We have not yet experimented with text-based clustering but rather have found useful an explicit and directly manipulated representation of terms from documents. While clearly limited in scale, we are finding, using the SWAPI technology, some 30,000+ concepts in a 1000 URL collection. Our Concept Browser permits us to scroll up and down on a compressed list of concepts to find ones of interest and we can also order concepts by frequency. A concept can then be "browsed" across occurrences within the documents by selecting a summarized or few surrounding words of interest and then navigating to that point in documents. This strategy is more one of bottom-up, small clusters in contrast to the algorithmic feature vector clustering of scatter-gather. An experiment might well be defined here, e.g. to determine how large a concept list can be managed with this type of direct representation and manipulation, how users identify concepts of interest, how they process items once found to be of high or low quality based upon a term usage, and how this approach could be improved with thesaurus, glossary, and other language aids.

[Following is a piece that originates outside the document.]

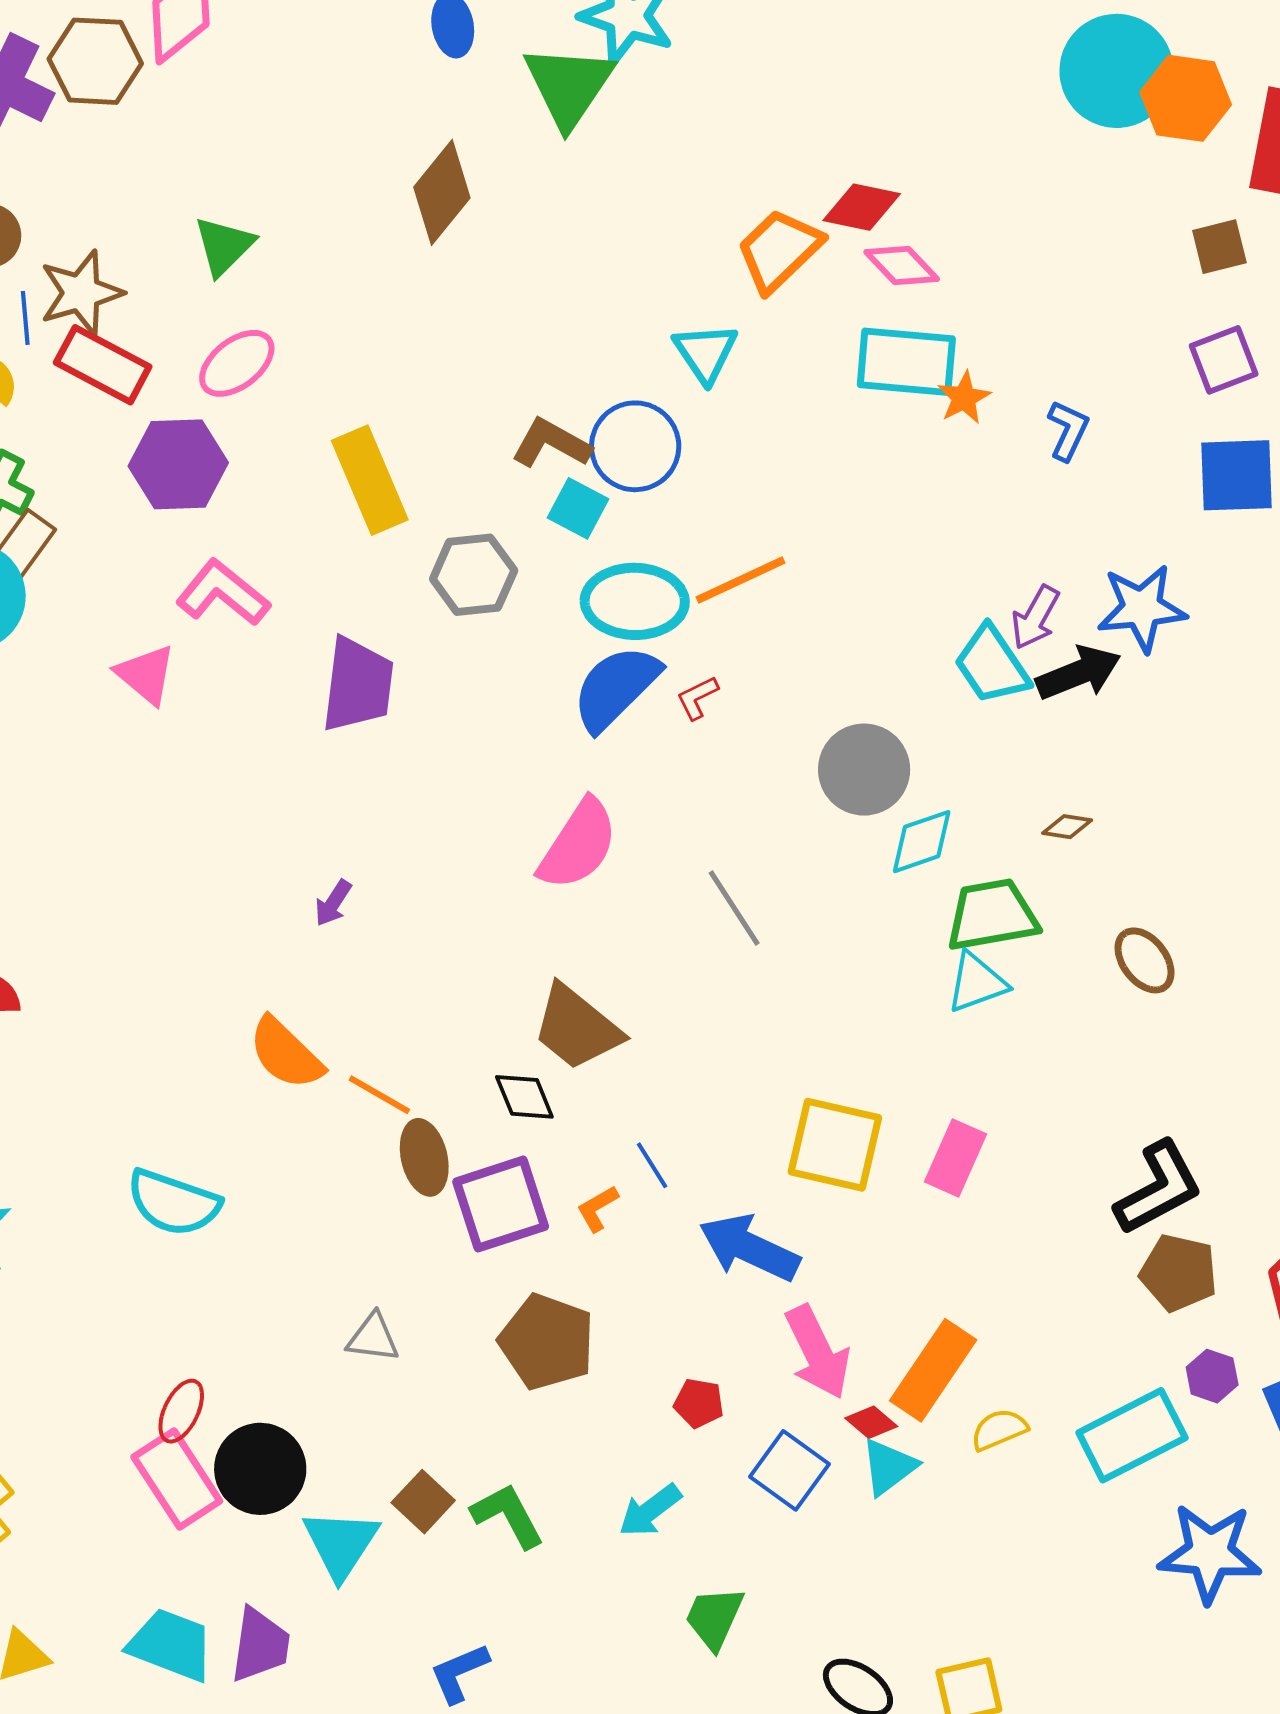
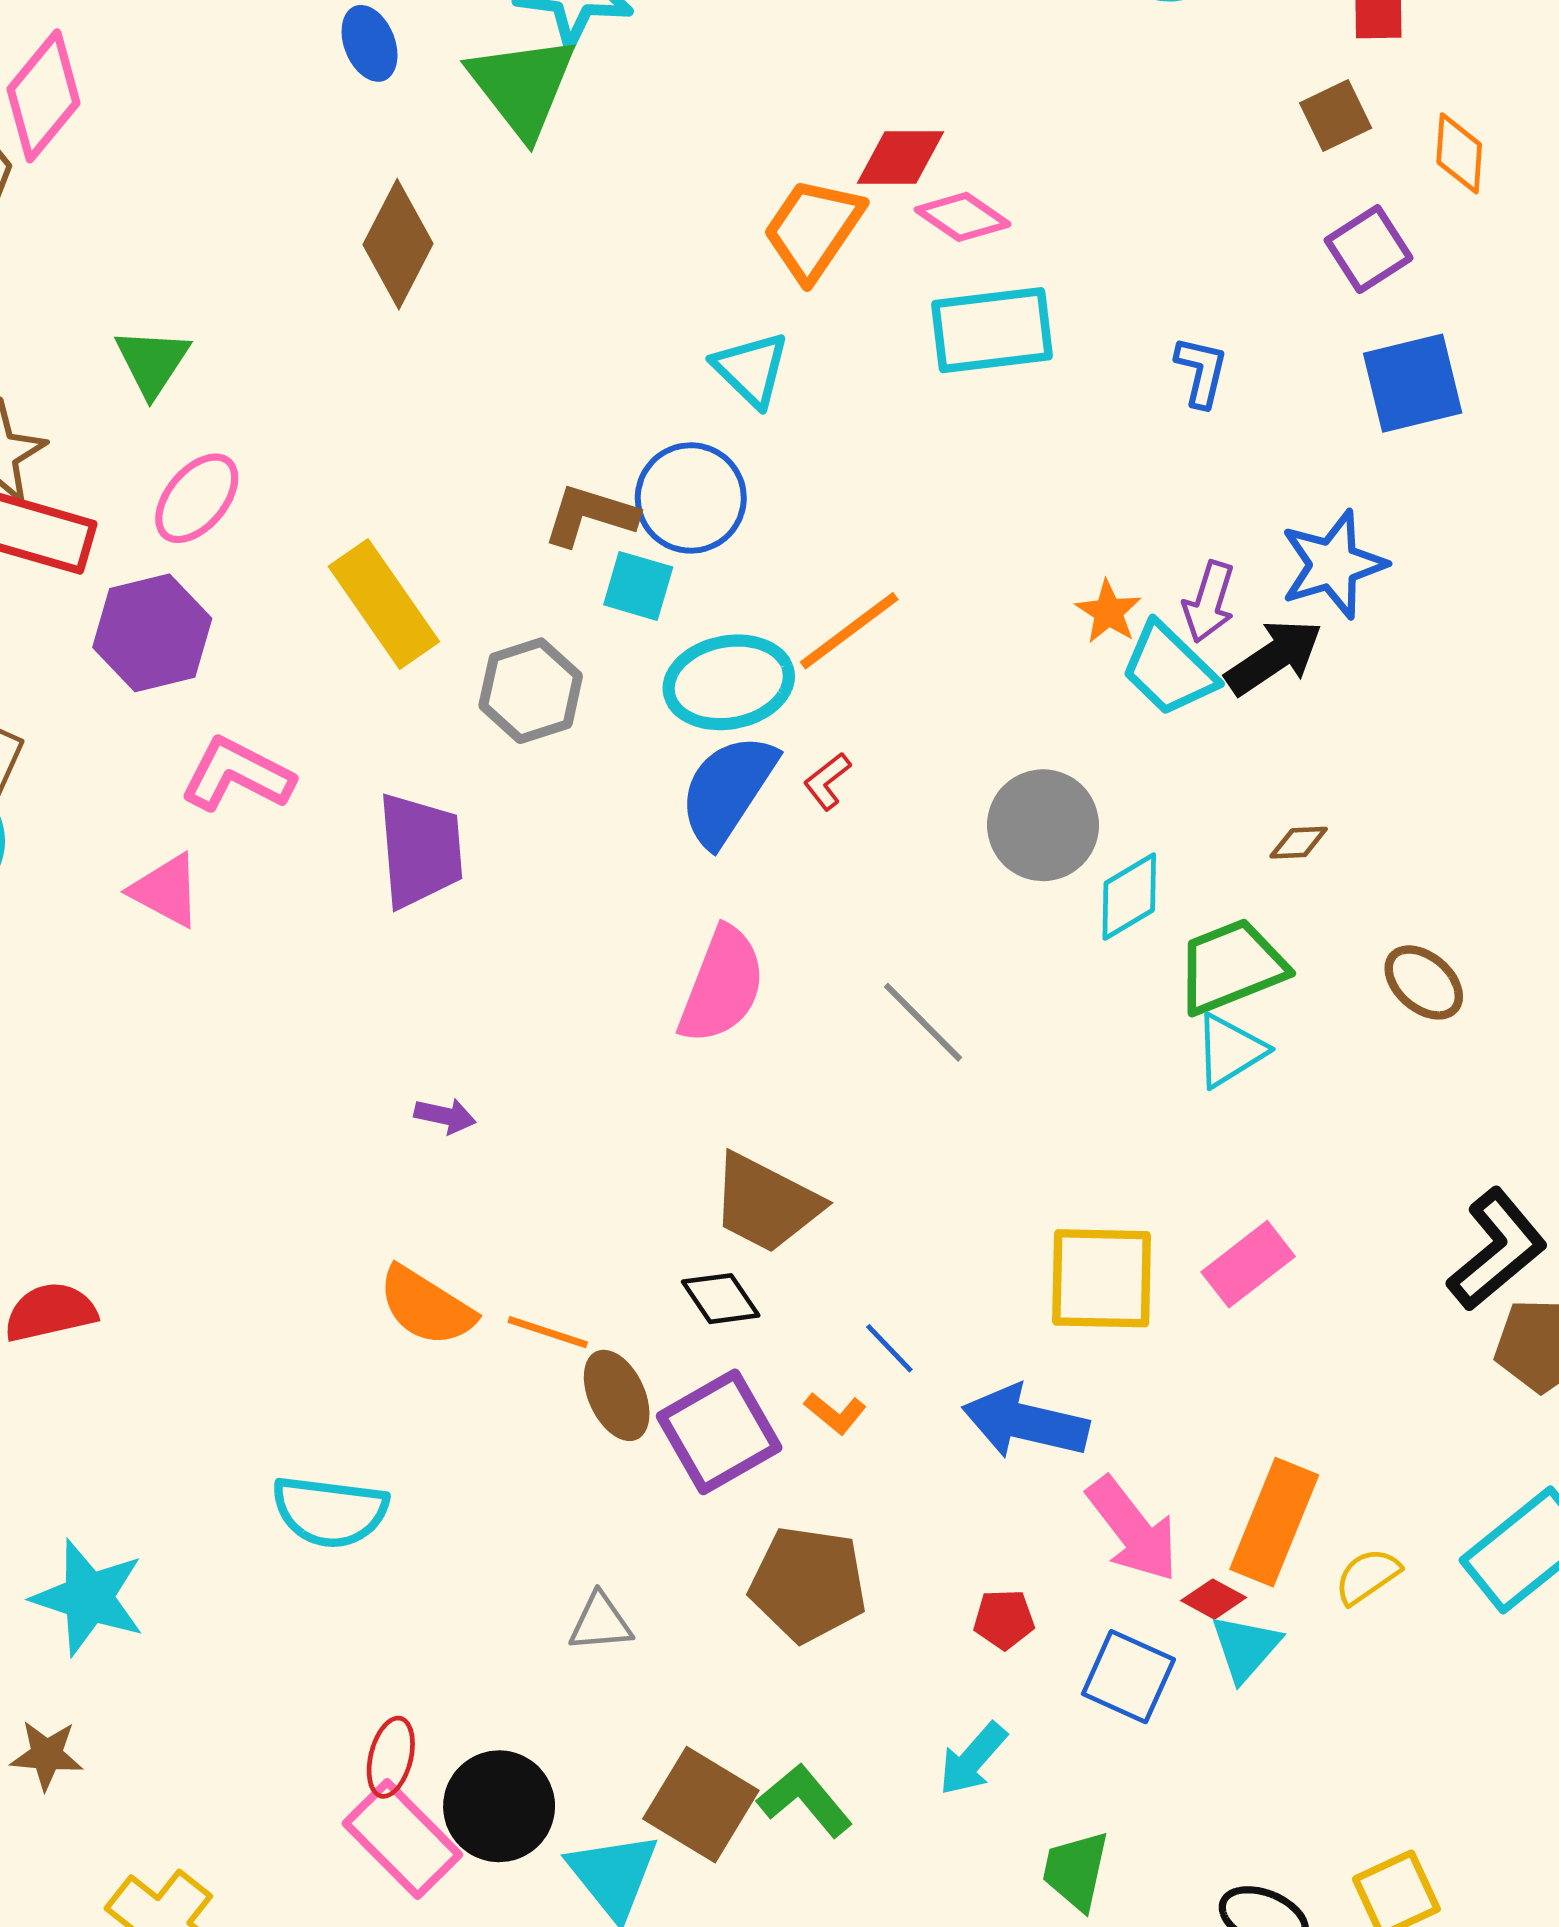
orange star: (964, 398) -> (1108, 612), moved
purple arrow: (333, 903) -> (445, 1116), turned -99
pink rectangle: (956, 1158) -> (1248, 1264), turned 40
orange L-shape: (598, 1208) -> (835, 1413), turned -99
brown square: (423, 1502) -> (701, 1805), size x1.5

An anecdote may illustrate how this approach has worked well. On a due-diligence consulting assignment, the online documents from a research center was downloaded and indexed.
The main issue here is cost: of downloading and storage (2 hours, 20 MB), of user time (this instance was fully automated, with the user entering the URL, then copying the file to portable disk drives), of pre-processing (again automatic but consuming some time and planning). Other values include variable use of the materials (unanticipated queries), learning (seeing the kind of content and names of participants by browsing the concept list), Scoping (seeing that the center had multiple, interrelated research projects on medical informatics), and slicing (finding all the pages that related to the center's industrial affiliate program).
We believe that foraging is only part of the overall tasks for web users, also including rather mundane bookkeeping, file management, report generation, waste reclamation, etc.